◆ Task to complete: Show every line of the material that follows in which the word "Opera" occurs.

====

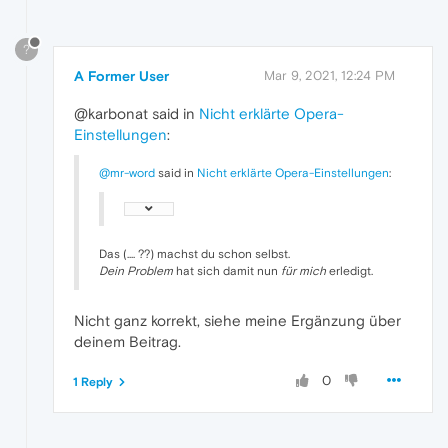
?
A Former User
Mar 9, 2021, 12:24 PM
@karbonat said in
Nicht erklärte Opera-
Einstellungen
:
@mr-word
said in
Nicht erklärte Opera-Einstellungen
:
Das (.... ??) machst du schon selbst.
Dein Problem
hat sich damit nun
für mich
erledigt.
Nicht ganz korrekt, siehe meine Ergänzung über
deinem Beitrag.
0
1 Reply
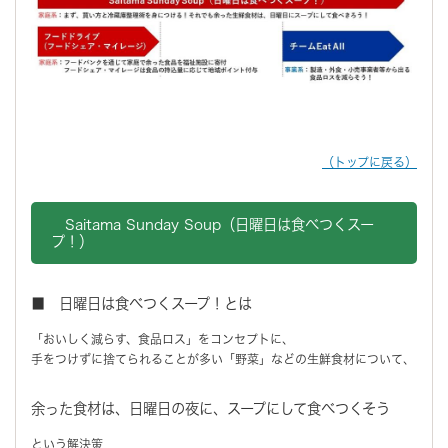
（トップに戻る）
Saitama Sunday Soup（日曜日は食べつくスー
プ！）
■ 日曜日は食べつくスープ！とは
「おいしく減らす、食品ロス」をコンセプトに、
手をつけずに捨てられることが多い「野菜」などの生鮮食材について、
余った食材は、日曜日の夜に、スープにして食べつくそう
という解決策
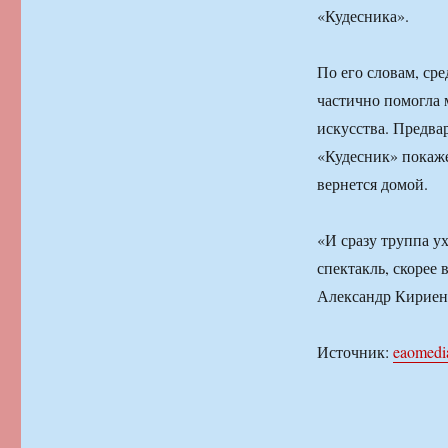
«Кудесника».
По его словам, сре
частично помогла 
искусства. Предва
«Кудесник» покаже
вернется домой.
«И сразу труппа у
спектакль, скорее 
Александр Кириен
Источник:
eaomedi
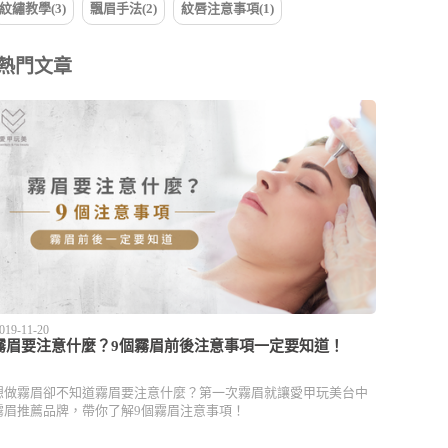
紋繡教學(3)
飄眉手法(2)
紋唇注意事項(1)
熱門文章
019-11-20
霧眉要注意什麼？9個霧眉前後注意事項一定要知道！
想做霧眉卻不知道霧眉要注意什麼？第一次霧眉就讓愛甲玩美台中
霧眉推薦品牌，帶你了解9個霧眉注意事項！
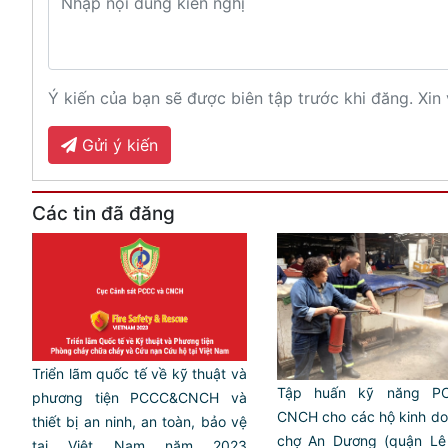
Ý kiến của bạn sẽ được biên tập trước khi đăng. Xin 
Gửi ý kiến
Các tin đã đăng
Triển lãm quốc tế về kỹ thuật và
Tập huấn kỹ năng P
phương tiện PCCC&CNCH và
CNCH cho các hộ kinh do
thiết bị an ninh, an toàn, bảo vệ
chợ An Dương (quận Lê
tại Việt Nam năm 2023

====

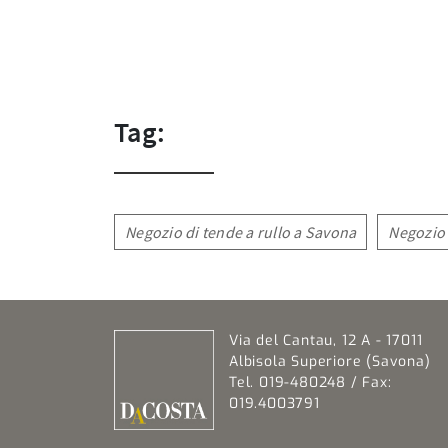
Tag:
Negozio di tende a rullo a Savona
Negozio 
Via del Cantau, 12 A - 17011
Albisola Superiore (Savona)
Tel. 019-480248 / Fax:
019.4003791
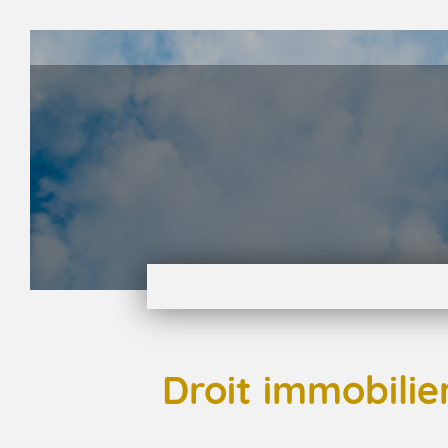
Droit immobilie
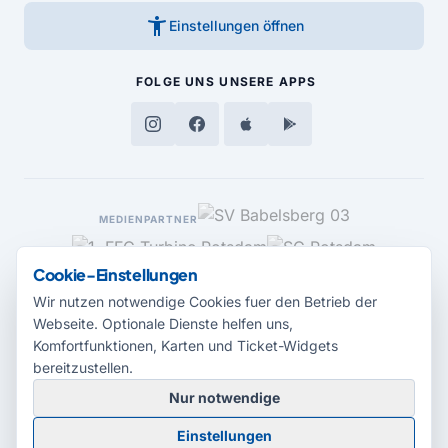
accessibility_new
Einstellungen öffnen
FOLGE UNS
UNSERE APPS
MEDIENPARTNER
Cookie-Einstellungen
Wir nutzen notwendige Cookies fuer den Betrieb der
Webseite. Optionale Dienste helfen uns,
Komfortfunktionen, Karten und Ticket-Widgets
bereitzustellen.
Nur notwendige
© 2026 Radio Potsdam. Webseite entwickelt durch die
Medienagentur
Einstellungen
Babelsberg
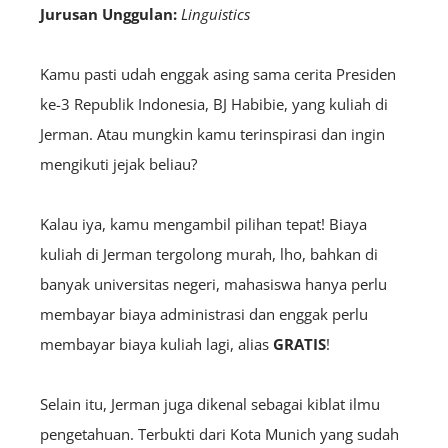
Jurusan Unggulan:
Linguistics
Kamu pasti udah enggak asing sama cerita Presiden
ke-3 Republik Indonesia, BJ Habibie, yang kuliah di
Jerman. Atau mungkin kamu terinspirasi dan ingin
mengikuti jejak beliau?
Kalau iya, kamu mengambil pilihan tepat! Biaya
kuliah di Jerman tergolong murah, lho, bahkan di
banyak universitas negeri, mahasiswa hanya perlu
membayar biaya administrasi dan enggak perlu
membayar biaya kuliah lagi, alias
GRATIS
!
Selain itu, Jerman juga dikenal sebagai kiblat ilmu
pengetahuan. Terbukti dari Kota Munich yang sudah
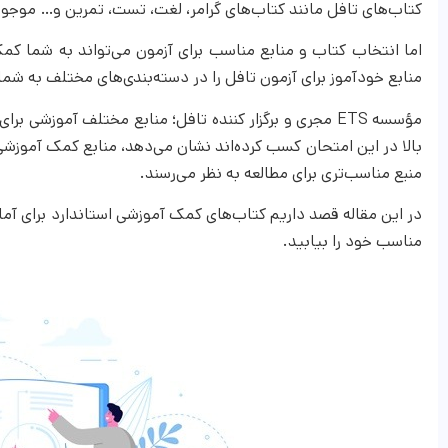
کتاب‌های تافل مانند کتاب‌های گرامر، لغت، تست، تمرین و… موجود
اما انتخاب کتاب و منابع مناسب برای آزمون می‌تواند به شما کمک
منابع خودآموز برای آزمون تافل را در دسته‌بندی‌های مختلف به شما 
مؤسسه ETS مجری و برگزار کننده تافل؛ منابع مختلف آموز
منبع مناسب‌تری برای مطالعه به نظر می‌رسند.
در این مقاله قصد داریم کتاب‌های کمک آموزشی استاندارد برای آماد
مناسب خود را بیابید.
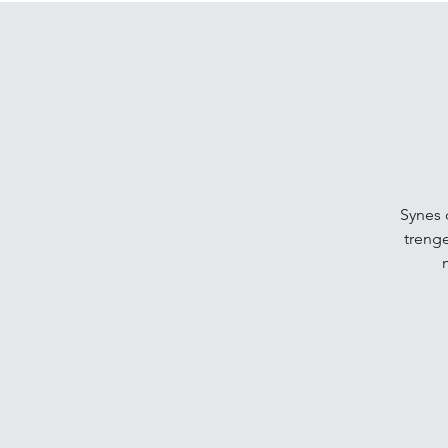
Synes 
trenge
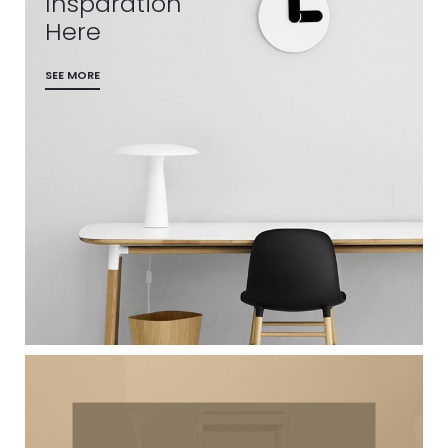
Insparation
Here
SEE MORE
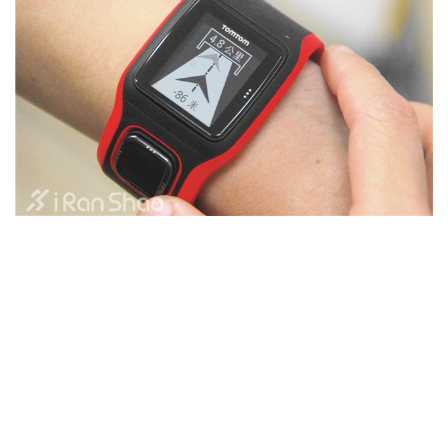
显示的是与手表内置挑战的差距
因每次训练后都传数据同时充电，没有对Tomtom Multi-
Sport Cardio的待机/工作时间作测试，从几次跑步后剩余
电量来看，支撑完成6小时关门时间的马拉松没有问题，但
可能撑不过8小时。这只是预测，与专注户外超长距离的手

====

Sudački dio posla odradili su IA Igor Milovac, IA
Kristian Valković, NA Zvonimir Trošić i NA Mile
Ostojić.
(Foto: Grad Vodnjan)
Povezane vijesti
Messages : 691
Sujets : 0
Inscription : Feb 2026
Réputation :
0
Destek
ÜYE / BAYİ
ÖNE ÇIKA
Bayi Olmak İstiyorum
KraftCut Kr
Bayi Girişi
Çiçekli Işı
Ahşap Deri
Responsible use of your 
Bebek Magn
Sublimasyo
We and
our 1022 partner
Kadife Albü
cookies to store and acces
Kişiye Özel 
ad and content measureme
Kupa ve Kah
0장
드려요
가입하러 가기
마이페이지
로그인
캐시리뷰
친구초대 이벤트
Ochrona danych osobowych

====

◆ Solution to the exercise:
Nicht erklärte Opera-
Nicht erklärte Opera-Einstellungen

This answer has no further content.